What We Still Don’t Understand About Machine Learning
Machine Learning unknowns that researchers struggle to understand — from Batch Norm to what SGD hides
It is surprising how some of the basic subjects in machine learning are still unknown by researchers and despite being fundamental and common to use, seem to be mysterious. It’s a fun thing about machine learning that we build things that work and then figure out why they work at all!
Here, I aim to investigate the unknown territory in some machine learning concepts in order to show while these ideas can seem basic, in reality, they are constructed by layers upon layers of abstraction. This helps us to practice questioning the depth of our knowledge.
In this article, we explore several key phenomena in deep learning that challenge our traditional understanding of neural networks.
We start with Batch Normalization and its underlying mechanisms that remain not fully understood.
We examine the counterintuitive observation that overparameterized models often generalize better, contradicting the classical machine learning theories.
We explore the implicit regularization effects of gradient descent, which seem to naturally bias neural networks towards simpler, more generalizable solutions.
Finally, we touch on the Lottery Ticket Hypothesis, which proposes that large neural networks contain smaller subnetworks capable of achieving comparable performance when trained in isolation.
1. Batch Normalization
Introduced by Sergey Ioffe and Christian Szegedy in 2015 [1], batch normalization is a method to train neural networks faster and more stable.

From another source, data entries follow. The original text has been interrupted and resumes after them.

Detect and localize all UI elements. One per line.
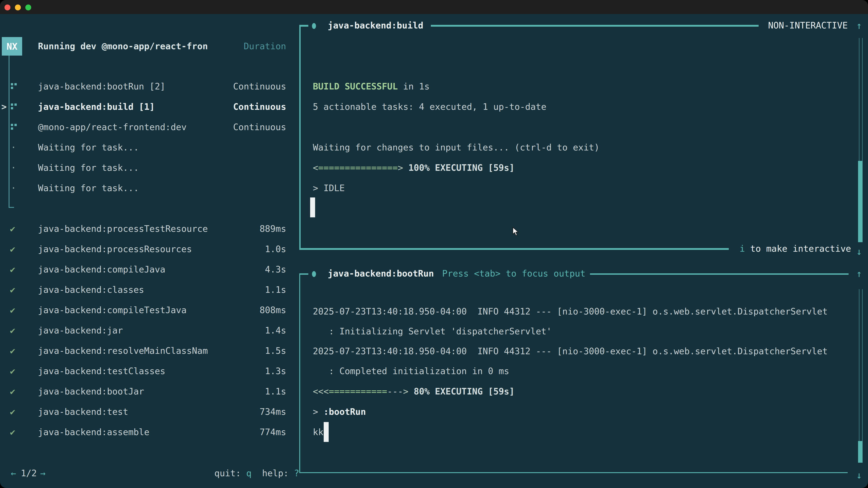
stdin-input-text[interactable]: kk — [313, 427, 323, 438]
quit-key: q — [246, 468, 252, 479]
task-name: java-backend:resolveMainClassNam — [38, 346, 208, 357]
task-row-waiting[interactable]: · Waiting for task... — [0, 183, 299, 194]
zoom-icon[interactable] — [25, 4, 31, 10]
task-name: java-backend:processTestResource — [38, 224, 208, 234]
task-row-bootrun[interactable]: java-backend:bootRun [2] Continuous — [0, 81, 299, 92]
scrollbar-track[interactable] — [859, 289, 863, 441]
duration-column-header: Duration — [244, 41, 286, 52]
app-window: NX Running dev @mono-app/react-fron Dura… — [0, 0, 868, 488]
scrollbar-thumb[interactable] — [858, 441, 863, 463]
close-icon[interactable] — [4, 4, 10, 10]
check-icon: ✔ — [10, 264, 16, 275]
scroll-up-icon[interactable]: ↑ — [856, 268, 862, 279]
task-name: java-backend:assemble — [38, 427, 149, 438]
task-row-completed[interactable]: ✔ java-backend:bootJar 1.1s — [0, 386, 299, 397]
check-icon: ✔ — [10, 366, 16, 377]
task-duration: 808ms — [260, 305, 286, 316]
scrollbar-track[interactable] — [859, 38, 863, 161]
progress-tail: --- — [387, 386, 403, 397]
progress-fill: =============== — [318, 163, 398, 173]
task-duration: 889ms — [260, 224, 286, 234]
check-icon: ✔ — [10, 386, 16, 397]
task-duration: 1.5s — [265, 346, 286, 357]
panel-border-corner — [299, 25, 308, 27]
task-name: java-backend:test — [38, 407, 128, 418]
terminal-cursor — [324, 422, 329, 442]
spinner-icon — [11, 103, 18, 111]
progress-open: <<< — [313, 386, 329, 397]
panel-border-bottom — [299, 248, 729, 250]
prompt-marker: > — [313, 407, 323, 417]
task-duration: 1.1s — [265, 386, 286, 397]
minimize-icon[interactable] — [15, 4, 21, 10]
interactive-hint-key: i — [740, 243, 745, 254]
task-name: java-backend:bootJar — [38, 386, 144, 397]
idle-line: > IDLE — [313, 183, 345, 194]
panel-border-left — [299, 25, 301, 249]
task-row-completed[interactable]: ✔ java-backend:assemble 774ms — [0, 427, 299, 438]
task-duration: 4.3s — [265, 264, 286, 275]
progress-label: 80% EXECUTING [59s] — [408, 386, 515, 397]
panel-border-bottom — [299, 472, 848, 473]
scroll-up-icon[interactable]: ↑ — [856, 20, 862, 31]
task-name: java-backend:jar — [38, 325, 123, 336]
panel-title: java-backend:bootRun — [328, 268, 434, 279]
task-row-completed[interactable]: ✔ java-backend:resolveMainClassNam 1.5s — [0, 346, 299, 357]
build-waiting-line: Waiting for changes to input files... (c… — [313, 142, 599, 153]
progress-bar: <<<===========---> 80% EXECUTING [59s] — [313, 386, 515, 397]
check-icon: ✔ — [10, 285, 16, 295]
progress-bar: <===============> 100% EXECUTING [59s] — [313, 163, 515, 173]
check-icon: ✔ — [10, 427, 16, 438]
task-row-waiting[interactable]: · Waiting for task... — [0, 163, 299, 173]
help-label: help: — [252, 468, 294, 479]
scrollbar-thumb[interactable] — [858, 161, 863, 242]
scroll-down-icon[interactable]: ↓ — [856, 246, 862, 257]
progress-open: < — [313, 163, 318, 173]
task-row-frontend-dev[interactable]: @mono-app/react-frontend:dev Continuous — [0, 122, 299, 133]
task-name: Waiting for task... — [38, 142, 139, 153]
waiting-bullet-icon: · — [11, 183, 16, 194]
task-name: java-backend:build [1] — [38, 102, 155, 112]
task-row-completed[interactable]: ✔ java-backend:jar 1.4s — [0, 325, 299, 336]
task-duration: Continuous — [233, 102, 286, 112]
task-row-build-selected[interactable]: > java-backend:build [1] Continuous — [0, 102, 299, 112]
task-duration: 1.1s — [265, 285, 286, 295]
pager-prev-icon[interactable]: ← — [11, 468, 16, 479]
task-duration: 774ms — [260, 427, 286, 438]
status-dot-icon — [312, 23, 316, 29]
task-row-completed[interactable]: ✔ java-backend:compileJava 4.3s — [0, 264, 299, 275]
task-row-waiting[interactable]: · Waiting for task... — [0, 142, 299, 153]
task-row-completed[interactable]: ✔ java-backend:processResources 1.0s — [0, 244, 299, 255]
progress-close: > — [403, 386, 408, 397]
task-duration: Continuous — [233, 81, 286, 92]
interactive-hint-text: to make interactive — [745, 243, 851, 254]
task-name: java-backend:processResources — [38, 244, 192, 255]
task-duration: 1.4s — [265, 325, 286, 336]
status-dot-icon — [312, 271, 316, 277]
terminal-cursor — [310, 197, 315, 217]
task-duration: 1.0s — [265, 244, 286, 255]
panel-border-top — [431, 25, 758, 27]
build-result-time: in 1s — [398, 81, 430, 92]
pager-indicator: 1/2 — [21, 468, 37, 479]
task-name: java-backend:bootRun [2] — [38, 81, 165, 92]
pager-next-icon[interactable]: → — [40, 468, 46, 479]
nx-logo: NX — [2, 37, 22, 56]
task-name: java-backend:testClasses — [38, 366, 165, 377]
build-summary: 5 actionable tasks: 4 executed, 1 up-to-… — [313, 102, 546, 112]
waiting-bullet-icon: · — [11, 163, 16, 173]
task-name: java-backend:compileJava — [38, 264, 165, 275]
task-row-completed[interactable]: ✔ java-backend:classes 1.1s — [0, 285, 299, 295]
task-row-completed[interactable]: ✔ java-backend:testClasses 1.3s — [0, 366, 299, 377]
task-name: java-backend:compileTestJava — [38, 305, 186, 316]
waiting-bullet-icon: · — [11, 142, 16, 153]
sidebar-title: Running dev @mono-app/react-fron — [38, 41, 208, 52]
scroll-down-icon[interactable]: ↓ — [856, 470, 862, 481]
task-row-completed[interactable]: ✔ java-backend:test 734ms — [0, 407, 299, 418]
task-row-completed[interactable]: ✔ java-backend:processTestResource 889ms — [0, 224, 299, 234]
mode-badge: NON-INTERACTIVE — [768, 20, 848, 31]
task-row-completed[interactable]: ✔ java-backend:compileTestJava 808ms — [0, 305, 299, 316]
spinner-icon — [11, 124, 18, 131]
task-name: Waiting for task... — [38, 163, 139, 173]
panel-border-top — [590, 273, 848, 274]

It was previously known that transforming the input data to have their mean set to zero and variance to one would result in a faster convergence. The authors used this idea further and introduced Batch Normalization to transform the input of hidden layers to have a mean of zero and a variance of one.
Since its introduction, the batch norm has become common in neural networks. One such example, among many, is its use in the famous ResNet architecture. So we could confidently say we are certain of how effective it could be.

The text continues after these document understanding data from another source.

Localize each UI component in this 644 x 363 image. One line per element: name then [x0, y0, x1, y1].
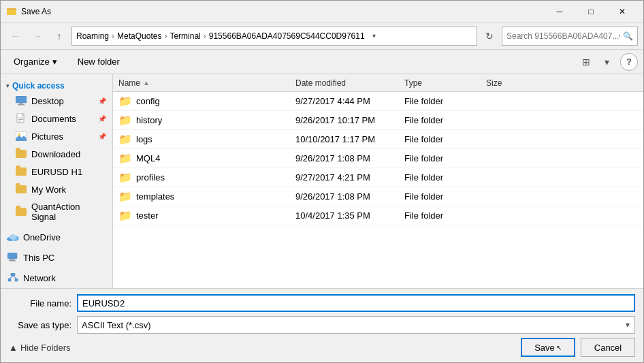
sidebar-downloaded-label: Downloaded: [31, 149, 80, 159]
svg-rect-16: [7, 253, 17, 259]
sidebar-eurusd-label: EURUSD H1: [31, 167, 82, 177]
minimize-button[interactable]: ─: [544, 1, 575, 22]
filename-row: File name:: [9, 294, 635, 312]
crumb-roaming[interactable]: Roaming: [76, 31, 109, 41]
maximize-button[interactable]: □: [575, 1, 607, 22]
sidebar: ▾ Quick access Desktop 📌 Documents 📌: [1, 74, 113, 288]
saveastype-select[interactable]: ASCII Text (*.csv): [77, 316, 635, 334]
up-button[interactable]: ↑: [50, 27, 69, 46]
folder-icon: 📁: [118, 114, 132, 127]
svg-rect-4: [19, 103, 23, 104]
downloaded-icon: [15, 148, 27, 159]
crumb-metaquotes[interactable]: MetaQuotes: [117, 31, 161, 41]
table-row[interactable]: 📁 templates 9/26/2017 1:08 PM File folde…: [113, 187, 643, 206]
view-dropdown-button[interactable]: ▾: [597, 53, 616, 71]
bottom-section: File name: Save as type: ASCII Text (*.c…: [1, 288, 643, 362]
sidebar-item-pictures[interactable]: Pictures 📌: [1, 127, 112, 145]
hide-folders-chevron-icon: ▲: [9, 343, 18, 353]
table-row[interactable]: 📁 logs 10/10/2017 1:17 PM File folder: [113, 130, 643, 149]
sidebar-item-quantaction[interactable]: QuantAction Signal: [1, 198, 112, 225]
sidebar-item-onedrive[interactable]: OneDrive: [1, 228, 112, 246]
col-name-header[interactable]: Name ▲: [118, 78, 295, 88]
file-name: templates: [136, 191, 174, 202]
sidebar-quantaction-label: QuantAction Signal: [31, 202, 106, 222]
file-date: 9/26/2017 1:08 PM: [295, 191, 404, 202]
quick-access-header[interactable]: ▾ Quick access: [1, 77, 112, 92]
table-row[interactable]: 📁 history 9/26/2017 10:17 PM File folder: [113, 111, 643, 130]
pictures-pin-icon: 📌: [98, 133, 106, 140]
file-name: config: [136, 96, 160, 106]
file-name: MQL4: [136, 153, 160, 163]
quantaction-icon: [15, 206, 27, 217]
sidebar-mywork-label: My Work: [31, 185, 66, 195]
close-button[interactable]: ✕: [607, 1, 638, 22]
svg-rect-1: [7, 10, 16, 15]
save-button[interactable]: Save ↖: [521, 338, 575, 357]
sidebar-item-mywork[interactable]: My Work: [1, 180, 112, 198]
action-bar: Organize ▾ New folder ⊞ ▾ ?: [1, 50, 643, 74]
file-type: File folder: [404, 210, 486, 221]
file-type: File folder: [404, 115, 486, 125]
cancel-button[interactable]: Cancel: [581, 338, 635, 357]
file-type: File folder: [404, 153, 486, 163]
folder-icon: 📁: [118, 152, 132, 165]
file-type: File folder: [404, 172, 486, 183]
search-input[interactable]: [506, 31, 620, 41]
svg-rect-19: [11, 273, 15, 276]
organize-button[interactable]: Organize ▾: [6, 53, 65, 71]
col-type-header[interactable]: Type: [404, 78, 486, 88]
main-content: ▾ Quick access Desktop 📌 Documents 📌: [1, 74, 643, 288]
desktop-icon: [15, 95, 27, 106]
file-date: 10/4/2017 1:35 PM: [295, 210, 404, 221]
toolbar: ← → ↑ Roaming › MetaQuotes › Terminal › …: [1, 22, 643, 50]
file-type: File folder: [404, 191, 486, 202]
search-box: 🔍: [502, 27, 638, 46]
breadcrumb: Roaming › MetaQuotes › Terminal › 915566…: [76, 31, 365, 41]
address-dropdown-button[interactable]: ▾: [368, 27, 381, 45]
dialog-title: Save As: [21, 7, 544, 16]
folder-icon: 📁: [118, 133, 132, 146]
file-date: 9/26/2017 1:08 PM: [295, 153, 404, 163]
crumb-terminal[interactable]: Terminal: [170, 31, 200, 41]
svg-line-22: [10, 276, 13, 279]
sidebar-item-network[interactable]: Network: [1, 269, 112, 287]
svg-rect-21: [15, 279, 18, 281]
back-button[interactable]: ←: [6, 27, 25, 46]
forward-button[interactable]: →: [28, 27, 47, 46]
col-date-header[interactable]: Date modified: [295, 78, 404, 88]
address-bar[interactable]: Roaming › MetaQuotes › Terminal › 915566…: [71, 27, 477, 46]
sidebar-item-downloaded[interactable]: Downloaded: [1, 145, 112, 163]
svg-rect-20: [8, 279, 11, 281]
sidebar-item-eurusd[interactable]: EURUSD H1: [1, 163, 112, 180]
sidebar-item-desktop[interactable]: Desktop 📌: [1, 92, 112, 110]
sidebar-documents-label: Documents: [31, 114, 76, 124]
title-icon: [6, 6, 17, 17]
sidebar-item-documents[interactable]: Documents 📌: [1, 110, 112, 127]
crumb-hash[interactable]: 915566BA06ADA407569C544CC0D97611: [209, 31, 365, 41]
folder-icon: 📁: [118, 95, 132, 108]
search-icon: 🔍: [623, 31, 633, 41]
sidebar-item-thispc[interactable]: This PC: [1, 249, 112, 266]
table-row[interactable]: 📁 profiles 9/27/2017 4:21 PM File folder: [113, 168, 643, 187]
filename-input[interactable]: [77, 294, 635, 312]
sidebar-network-label: Network: [23, 273, 56, 283]
folder-icon: 📁: [118, 209, 132, 222]
actions-row: ▲ Hide Folders Save ↖ Cancel: [9, 338, 635, 357]
table-row[interactable]: 📁 tester 10/4/2017 1:35 PM File folder: [113, 206, 643, 225]
pictures-icon: [15, 131, 27, 142]
table-row[interactable]: 📁 MQL4 9/26/2017 1:08 PM File folder: [113, 149, 643, 168]
file-date: 9/27/2017 4:21 PM: [295, 172, 404, 183]
file-name: tester: [136, 210, 159, 221]
refresh-button[interactable]: ↻: [480, 27, 499, 46]
new-folder-button[interactable]: New folder: [70, 53, 127, 71]
view-options-button[interactable]: ⊞: [577, 53, 596, 71]
folder-icon: 📁: [118, 171, 132, 184]
network-icon: [7, 272, 19, 283]
col-size-header[interactable]: Size: [486, 78, 541, 88]
file-name: history: [136, 115, 162, 125]
file-date: 9/26/2017 10:17 PM: [295, 115, 404, 125]
table-row[interactable]: 📁 config 9/27/2017 4:44 PM File folder: [113, 92, 643, 111]
quick-access-label: Quick access: [12, 81, 65, 91]
help-button[interactable]: ?: [620, 53, 638, 71]
hide-folders-button[interactable]: ▲ Hide Folders: [9, 343, 71, 353]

An interesting research [2] on the effectiveness of Batch Norm showed that while training a full ResNet-866 network yielded 93 percent accuracy, freezing all the parameters and training only the parameters of the Batch Norm layers resulted in 83 percent accuracy — only a 10% difference.
Batch Norm is beneficial in three ways:
By normalizing the inputs to each layer, it accelerates the training process.
It reduces the sensitivity to initial conditions, meaning we need less careful weight initialization.
Batch Norm also acts as a regularizer. It improves model generalization and in some cases, reduces the need for other regularization techniques.
What We Don’t Understand
While the positive effect of the Batch Norm is evident, nobody quite understands the reason behind its effectiveness. Originally, the authors of the Batch Normalization paper introduced it as a method to solve the problem of internal covariate shift.
A heads-up about internal covariate shift is that you will find various definitions of it that don’t seem to be related at first. Here is how I would like to define it.
The layers of a neural network are updated during the backpropagation from the finish (output layer) to the start (input layer). Internal covariate shift refers to the phenomenon where the distribution of inputs to a layer changes during training as the parameters of the previous layers are updated.
As we change the parameters of the earlier layers, we also change the input distribution to the later layers that have been updated to better fit the older distribution.
Internal covariate shift slows down the training and makes it harder for the network to converge, as each layer must continuously adapt to the changing distribution of its inputs introduced by the update of previous layers.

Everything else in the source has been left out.